At the best of times, Darren Sammy, the T20 World Cup-winning skipper of West Indies, is quite a sport. However, the allrounder also has a mind of his own and does not pull any punches – one still remembers his tirade against his country’s apathetic cricket board right from the podium after winning the World T20 at Eden Gardens in 2016.

His comments in an Instagram video message earlier this week, where he confronted his former teammates at Sunrisers Hyderabad for referring to him as ‘kalu,’ is hence significant. These are particularly sensitive times as the scar of the George Floyd death in the US is still raw and the phenomenon of racism is raked up all over again – and it’s in this context that Sammy’s comments need to looked into.

While Sammy had been referring to his dressing room nickname in 2013-14 seasons of the Indian Premier League, he revealed it was a show by Indian American stand-up comedian Hasan Minhaj which ‘educated’ him about the derogatory nature of the address. A direct translation of the Hindi word means ‘black,’ and as one knows, it’s very much an accepted acronym for someone with a dark complexion in the Indian society.

A few former teammates of Sammy with the Hyderabad franchise, like Ifran Pathan and Venugopal Rao, say that they don’t remember the West Indian being referred to by that name, while a section of twitterati have come forward to explain the word does not often have racial connotations. Well, it’s now a case of Sammy’s words against others – but let me make it clear that it does open up the colour bias prevalent in different layers of Indian society.
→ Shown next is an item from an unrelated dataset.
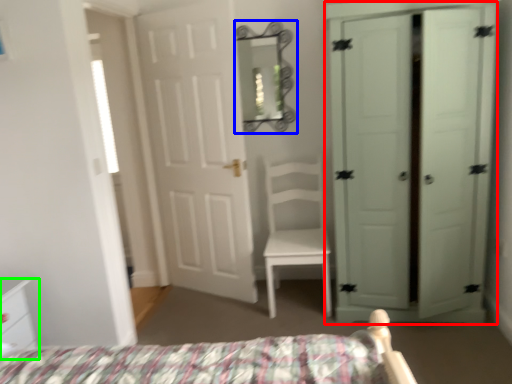 Question: Which object is positioned closest to door (highlighted by a red box)? Select from mirror (highlighted by a blue box) and nightstand (highlighted by a green box).

Choices:
 (A) mirror
 (B) nightstand

Answer: (A)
It was only about a week back that Dodda Ganesh, a former Indian international from the state of Karnataka, took to social media to remind his followers how he was subjected to flippant – and often insulting - remarks about his dark complexion. Ganesh took the issue further by referring to the case of Abhinav Mukund, the Tamil Nadu batsman who has occasionally played for India, who was also at the receiving end for the same reasons.
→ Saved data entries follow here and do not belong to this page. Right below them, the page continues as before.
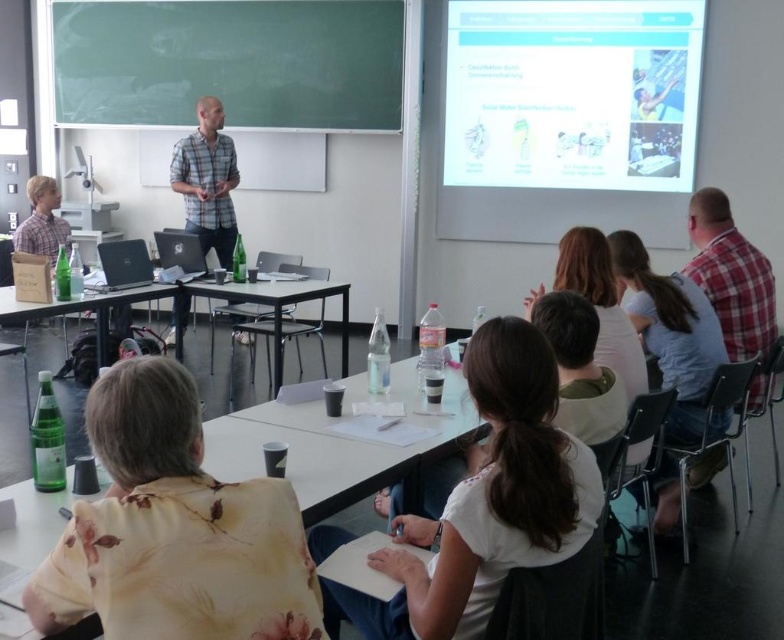 You are standing at the back of the classroom and want to walk to the front. There are two points marked in the room, point A at coordinates point (449, 588) and point B at coordinates point (56, 534). Which point should you aim for to reach the front of the classroom first?

Point A at coordinates point (449, 588) is in front of point B at coordinates point (56, 534), so you should aim for point A to reach the front of the classroom first.

You are standing at the front of the classroom and see two points marked on the floor. The first point is at coordinate point (657, 35) and the second is at point (347, 13). Which point is closer to you?

Point (657, 35) is in front of point (347, 13), so the first point is closer to you.

You are standing at the entrance of the classroom. You need to locate the white glossy projection screen at upper right. According to the coordinates provided, where should you look to find it?

The white glossy projection screen at upper right is located at coordinates point (572, 93).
“I have been travelling a lot within and outside our country since I was 15. Ever since I was young, people’s obsession with my skin colour has always been a mystery to me. Anyone who follows cricket would understand the obvious,’’ a hurt Mukund had taken to the social media against such remarks in 2017.

While such remarks are not essentially racial by nature, and often meant to be accepted as a banter (sic!), but the ‘obsession’ as Mukund refers to is inexplicable in a country from this part of the world.
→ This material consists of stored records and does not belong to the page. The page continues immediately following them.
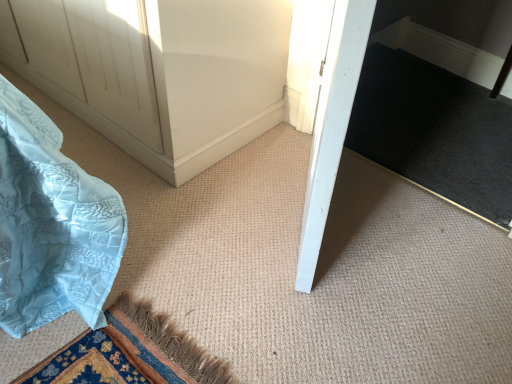 Question: Is the position of white smooth door at center more distant than that of black carpet at center?

Choices:
 (A) no
 (B) yes

Answer: (A)

Question: Would you say white smooth door at center contains black carpet at center?

Choices:
 (A) no
 (B) yes

Answer: (A)

Question: From the image's perspective, is white smooth door at center over black carpet at center?

Choices:
 (A) no
 (B) yes

Answer: (A)

Question: Is white smooth door at center shorter than black carpet at center?

Choices:
 (A) yes
 (B) no

Answer: (B)

Question: From a real-world perspective, is white smooth door at center physically below black carpet at center?

Choices:
 (A) no
 (B) yes

Answer: (A)

Question: Are white smooth door at center and black carpet at center located far from each other?

Choices:
 (A) yes
 (B) no

Answer: (B)

Question: Can you confirm if black carpet at center is positioned to the left of white smooth door at center?

Choices:
 (A) yes
 (B) no

Answer: (B)

Question: From the image's perspective, is black carpet at center below white smooth door at center?

Choices:
 (A) yes
 (B) no

Answer: (B)

Question: Does black carpet at center have a smaller size compared to white smooth door at center?

Choices:
 (A) yes
 (B) no

Answer: (A)

Question: Does black carpet at center come in front of white smooth door at center?

Choices:
 (A) yes
 (B) no

Answer: (B)

Question: Considering the relative sizes of black carpet at center and white smooth door at center in the image provided, is black carpet at center thinner than white smooth door at center?

Choices:
 (A) yes
 (B) no

Answer: (B)

Question: From a real-world perspective, is black carpet at center under white smooth door at center?

Choices:
 (A) yes
 (B) no

Answer: (A)

Question: In the image, is white smooth door at center on the left side or the right side of black carpet at center?

Choices:
 (A) right
 (B) left

Answer: (B) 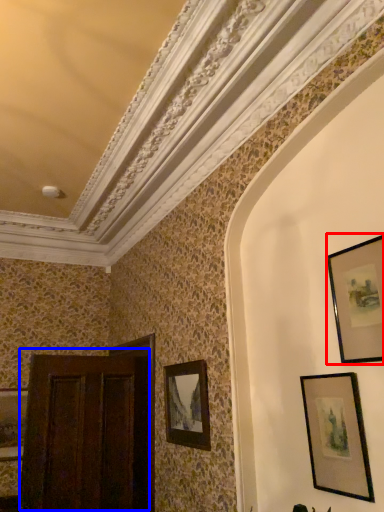 Question: Which object appears farthest to the camera in this image, picture frame (highlighted by a red box) or door (highlighted by a blue box)?

Choices:
 (A) picture frame
 (B) door

Answer: (B)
If you need more examples, look up the matrimonial ads in the Indian newspapers and you will see almost a pattern in the ones asking for brides, making it almost a pre-requisite that the girls should be fair-skinned.

Pathan, who retired earlier this year, went on to make a valid point: “I have seen in domestic games where there are some chants against South Indian players. We still haven’t talked much about racism in India. Sometimes we even call our brothers and sisters from the Northeast names. This problem is deep-rooted, and will only go away when we start educating and making people realise that passing remarks is not a good thing.”

May be, the time is ripe for a start!